YÜKSEK TANSİYON: Yüksek tansiyonlu kişiler, genellikle kendileriyle
yüzleşmemek için, sürekli bir şeylerle uğraşan aşırı aktif insanlardır.
Öfke, baskı, panik ve korku durumları etkili olur.
DÜŞÜK TANSİYON: Yaşama korkusuz bir şekilde katılmaya direnmenin
göstergesidir.
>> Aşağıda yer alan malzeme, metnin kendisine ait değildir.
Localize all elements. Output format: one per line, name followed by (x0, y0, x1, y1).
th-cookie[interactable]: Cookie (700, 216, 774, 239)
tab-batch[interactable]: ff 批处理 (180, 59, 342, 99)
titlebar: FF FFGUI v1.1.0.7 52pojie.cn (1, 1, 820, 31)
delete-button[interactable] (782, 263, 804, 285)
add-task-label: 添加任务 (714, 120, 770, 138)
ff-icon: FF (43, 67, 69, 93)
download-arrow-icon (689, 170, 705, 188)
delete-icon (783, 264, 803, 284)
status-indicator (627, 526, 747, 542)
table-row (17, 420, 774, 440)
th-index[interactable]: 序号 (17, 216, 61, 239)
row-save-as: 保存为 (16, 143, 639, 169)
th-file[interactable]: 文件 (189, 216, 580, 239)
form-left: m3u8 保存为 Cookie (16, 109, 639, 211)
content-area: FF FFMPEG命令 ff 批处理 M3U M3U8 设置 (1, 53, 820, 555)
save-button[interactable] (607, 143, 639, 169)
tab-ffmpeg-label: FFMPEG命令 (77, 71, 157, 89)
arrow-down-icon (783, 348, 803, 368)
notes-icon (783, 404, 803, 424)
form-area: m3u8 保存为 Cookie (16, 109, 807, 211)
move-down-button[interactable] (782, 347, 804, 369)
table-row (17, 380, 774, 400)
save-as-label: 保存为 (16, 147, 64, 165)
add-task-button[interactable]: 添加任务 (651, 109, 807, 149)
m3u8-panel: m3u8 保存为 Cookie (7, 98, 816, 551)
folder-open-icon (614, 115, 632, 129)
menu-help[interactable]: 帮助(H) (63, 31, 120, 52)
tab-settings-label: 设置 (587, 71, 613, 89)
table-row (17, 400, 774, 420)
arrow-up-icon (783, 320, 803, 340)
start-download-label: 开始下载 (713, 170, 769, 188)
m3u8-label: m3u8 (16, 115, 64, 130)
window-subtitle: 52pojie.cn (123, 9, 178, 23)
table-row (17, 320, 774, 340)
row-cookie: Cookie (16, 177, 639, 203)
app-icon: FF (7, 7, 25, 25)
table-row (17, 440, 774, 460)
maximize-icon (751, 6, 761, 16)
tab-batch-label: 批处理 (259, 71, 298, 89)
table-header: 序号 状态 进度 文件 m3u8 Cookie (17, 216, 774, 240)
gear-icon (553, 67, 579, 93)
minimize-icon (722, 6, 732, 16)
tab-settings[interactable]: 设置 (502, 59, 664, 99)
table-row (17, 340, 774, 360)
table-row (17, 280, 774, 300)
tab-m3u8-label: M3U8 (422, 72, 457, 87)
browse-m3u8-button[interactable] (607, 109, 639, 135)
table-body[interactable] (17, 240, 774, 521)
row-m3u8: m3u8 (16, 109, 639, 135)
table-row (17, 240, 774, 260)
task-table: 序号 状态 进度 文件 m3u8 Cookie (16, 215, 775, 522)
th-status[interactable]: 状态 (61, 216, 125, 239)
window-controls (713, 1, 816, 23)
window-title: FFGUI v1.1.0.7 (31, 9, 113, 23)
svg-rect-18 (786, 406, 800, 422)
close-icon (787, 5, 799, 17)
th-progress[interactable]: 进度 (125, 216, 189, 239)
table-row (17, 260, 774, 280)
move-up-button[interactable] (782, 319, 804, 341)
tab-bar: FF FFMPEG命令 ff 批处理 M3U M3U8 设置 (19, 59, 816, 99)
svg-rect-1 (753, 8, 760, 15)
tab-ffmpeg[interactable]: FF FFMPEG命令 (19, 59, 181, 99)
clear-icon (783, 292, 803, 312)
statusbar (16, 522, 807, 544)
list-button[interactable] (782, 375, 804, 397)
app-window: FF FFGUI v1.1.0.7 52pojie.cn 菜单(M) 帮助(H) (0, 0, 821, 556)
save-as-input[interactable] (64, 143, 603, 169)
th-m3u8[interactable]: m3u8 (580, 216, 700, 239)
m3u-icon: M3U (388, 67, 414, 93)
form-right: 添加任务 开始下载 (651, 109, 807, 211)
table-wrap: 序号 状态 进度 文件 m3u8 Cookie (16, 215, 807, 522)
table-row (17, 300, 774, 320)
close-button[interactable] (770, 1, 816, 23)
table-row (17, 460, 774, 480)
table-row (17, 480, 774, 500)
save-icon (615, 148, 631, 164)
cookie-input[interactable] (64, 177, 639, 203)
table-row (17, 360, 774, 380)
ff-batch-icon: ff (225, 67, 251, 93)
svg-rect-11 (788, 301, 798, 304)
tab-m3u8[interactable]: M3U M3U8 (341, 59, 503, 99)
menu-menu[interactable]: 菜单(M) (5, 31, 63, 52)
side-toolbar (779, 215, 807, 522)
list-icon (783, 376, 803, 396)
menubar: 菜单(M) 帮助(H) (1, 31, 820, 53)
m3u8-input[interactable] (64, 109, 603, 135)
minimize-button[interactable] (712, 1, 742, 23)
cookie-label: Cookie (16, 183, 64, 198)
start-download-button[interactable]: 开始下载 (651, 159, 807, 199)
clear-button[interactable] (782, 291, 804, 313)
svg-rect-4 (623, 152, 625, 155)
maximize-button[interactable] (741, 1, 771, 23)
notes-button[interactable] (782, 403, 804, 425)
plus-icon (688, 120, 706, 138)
Kişi hayatla yüzleşmeyi beceremez ve pes eder.
KEPEK: Kişinin kendisini yeterince zeki ya da güvenilir bulmaması kepeğe yol
açabilir.
SAFRAKESESİ: Safra taşı, başkalarını mutlu etmeye çalışırken, kişinin
kendisini ihmal etmesinden ve ihmal edilmiş hissetmesinden kaynaklanır.
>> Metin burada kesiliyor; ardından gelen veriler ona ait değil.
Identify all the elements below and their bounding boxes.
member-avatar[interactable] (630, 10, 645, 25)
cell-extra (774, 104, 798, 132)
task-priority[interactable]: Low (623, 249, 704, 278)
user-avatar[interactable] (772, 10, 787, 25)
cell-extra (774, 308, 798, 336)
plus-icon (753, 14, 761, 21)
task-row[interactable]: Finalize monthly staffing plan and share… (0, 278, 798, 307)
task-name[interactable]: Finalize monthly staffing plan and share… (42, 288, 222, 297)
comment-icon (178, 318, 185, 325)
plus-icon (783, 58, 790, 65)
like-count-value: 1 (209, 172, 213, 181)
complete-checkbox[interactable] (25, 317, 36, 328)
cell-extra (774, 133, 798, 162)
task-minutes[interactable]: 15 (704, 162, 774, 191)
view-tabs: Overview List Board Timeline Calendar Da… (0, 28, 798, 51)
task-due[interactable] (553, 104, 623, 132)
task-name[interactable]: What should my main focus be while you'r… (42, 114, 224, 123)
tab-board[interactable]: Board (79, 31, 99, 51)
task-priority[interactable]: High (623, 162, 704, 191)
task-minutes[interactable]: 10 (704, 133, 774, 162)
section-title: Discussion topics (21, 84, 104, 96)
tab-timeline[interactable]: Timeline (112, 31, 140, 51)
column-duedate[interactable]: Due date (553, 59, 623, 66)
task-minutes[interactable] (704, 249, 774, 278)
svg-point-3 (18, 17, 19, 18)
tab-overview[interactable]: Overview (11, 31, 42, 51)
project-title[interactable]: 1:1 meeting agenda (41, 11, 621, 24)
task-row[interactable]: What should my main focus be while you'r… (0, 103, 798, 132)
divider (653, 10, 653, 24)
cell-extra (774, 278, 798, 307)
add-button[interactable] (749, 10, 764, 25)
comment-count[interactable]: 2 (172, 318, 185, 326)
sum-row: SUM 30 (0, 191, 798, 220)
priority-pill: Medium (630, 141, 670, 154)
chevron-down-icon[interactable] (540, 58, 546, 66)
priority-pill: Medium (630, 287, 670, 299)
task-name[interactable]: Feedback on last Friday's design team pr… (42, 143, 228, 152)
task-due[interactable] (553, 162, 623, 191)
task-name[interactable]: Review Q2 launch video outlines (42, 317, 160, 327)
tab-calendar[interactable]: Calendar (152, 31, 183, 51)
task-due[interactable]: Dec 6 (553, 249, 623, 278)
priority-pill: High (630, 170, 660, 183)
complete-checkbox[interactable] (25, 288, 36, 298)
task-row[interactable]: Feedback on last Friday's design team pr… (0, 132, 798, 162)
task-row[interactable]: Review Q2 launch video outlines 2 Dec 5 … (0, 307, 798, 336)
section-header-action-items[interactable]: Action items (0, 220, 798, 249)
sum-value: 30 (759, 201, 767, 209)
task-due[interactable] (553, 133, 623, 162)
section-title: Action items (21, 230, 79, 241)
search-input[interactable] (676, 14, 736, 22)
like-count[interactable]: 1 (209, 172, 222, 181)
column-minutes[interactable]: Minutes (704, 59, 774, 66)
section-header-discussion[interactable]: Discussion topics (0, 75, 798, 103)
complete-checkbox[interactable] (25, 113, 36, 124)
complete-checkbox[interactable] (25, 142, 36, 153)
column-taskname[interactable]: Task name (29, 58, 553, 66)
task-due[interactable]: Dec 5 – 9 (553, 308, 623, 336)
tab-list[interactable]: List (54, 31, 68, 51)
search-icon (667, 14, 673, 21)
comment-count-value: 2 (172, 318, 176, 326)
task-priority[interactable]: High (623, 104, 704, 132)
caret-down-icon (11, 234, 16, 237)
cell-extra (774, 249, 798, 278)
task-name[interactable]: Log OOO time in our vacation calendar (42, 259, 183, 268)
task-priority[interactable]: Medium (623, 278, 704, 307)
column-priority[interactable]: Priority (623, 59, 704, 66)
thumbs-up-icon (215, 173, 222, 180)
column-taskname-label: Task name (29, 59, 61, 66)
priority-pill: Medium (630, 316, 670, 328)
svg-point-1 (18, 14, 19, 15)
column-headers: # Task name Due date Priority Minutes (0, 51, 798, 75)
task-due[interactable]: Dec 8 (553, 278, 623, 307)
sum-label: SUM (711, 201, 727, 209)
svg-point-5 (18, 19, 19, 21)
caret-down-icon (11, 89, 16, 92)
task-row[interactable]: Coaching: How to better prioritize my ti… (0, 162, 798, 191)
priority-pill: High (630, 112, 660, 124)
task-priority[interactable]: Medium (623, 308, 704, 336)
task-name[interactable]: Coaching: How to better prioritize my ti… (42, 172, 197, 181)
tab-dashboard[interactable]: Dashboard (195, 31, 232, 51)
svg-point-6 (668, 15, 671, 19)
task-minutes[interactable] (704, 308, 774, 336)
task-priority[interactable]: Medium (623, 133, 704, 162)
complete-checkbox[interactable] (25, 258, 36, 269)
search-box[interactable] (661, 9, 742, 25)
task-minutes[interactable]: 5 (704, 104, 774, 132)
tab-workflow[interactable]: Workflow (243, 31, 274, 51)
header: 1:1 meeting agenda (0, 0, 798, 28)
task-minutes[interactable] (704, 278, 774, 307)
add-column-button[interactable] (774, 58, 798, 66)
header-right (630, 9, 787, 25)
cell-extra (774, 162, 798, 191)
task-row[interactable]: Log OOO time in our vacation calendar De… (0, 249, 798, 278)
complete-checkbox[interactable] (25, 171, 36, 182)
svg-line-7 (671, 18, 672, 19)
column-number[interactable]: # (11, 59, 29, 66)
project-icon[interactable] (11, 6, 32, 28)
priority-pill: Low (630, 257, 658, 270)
Başkalarına "Hayır" diyememe etkilidir.
MİGREN: Kişinin yaşam gücünün azalması, hayata katılmaktan kaçınması,
kabuğuna çekilmek istemesi anlamına gelir. Migren genellikle korkularla,
hayal kırıklıklarıyla ve karşılanamayan psiko-duygusal beklentilerle
bağlantılıdır.
FELÇ: Beyne kan gitmemesi sonucu oluşan felç, stresin sinir sistemi üzerine
bindirdiği yükten kaynaklanır.
FITIK: Mükemmeliyetçi, bir şeyleri takıntı haline getiren, altına girdiği
yükler altında ezilen kişilerde görülür.
OSTEOPOROZ: Boş vermişlik, umutsuzluk ve çaresizlik, amaçsızlık, eşinden
yeterince ilgi görememe etkili olur.
MİYOP: Geleceğin güvensiz olduğunu düşünen, içe dönük, yalnız, utangaç
kişilerdir.
HİPERMETROP: Dışa dönük kişilerdir. Sürekli olarak başkalarının yaşamlarını
ilgilendiren işlerle meşgul olurlar, kendilerine bakmaya zaman ayırmazlar.
SİNÜZİT: Kendini kısıtlanmış, engellenmiş hissedenlerde, eski
alışkanlıklarından kurtulamayanlarda, ilgiyi reddedenlerde görülür.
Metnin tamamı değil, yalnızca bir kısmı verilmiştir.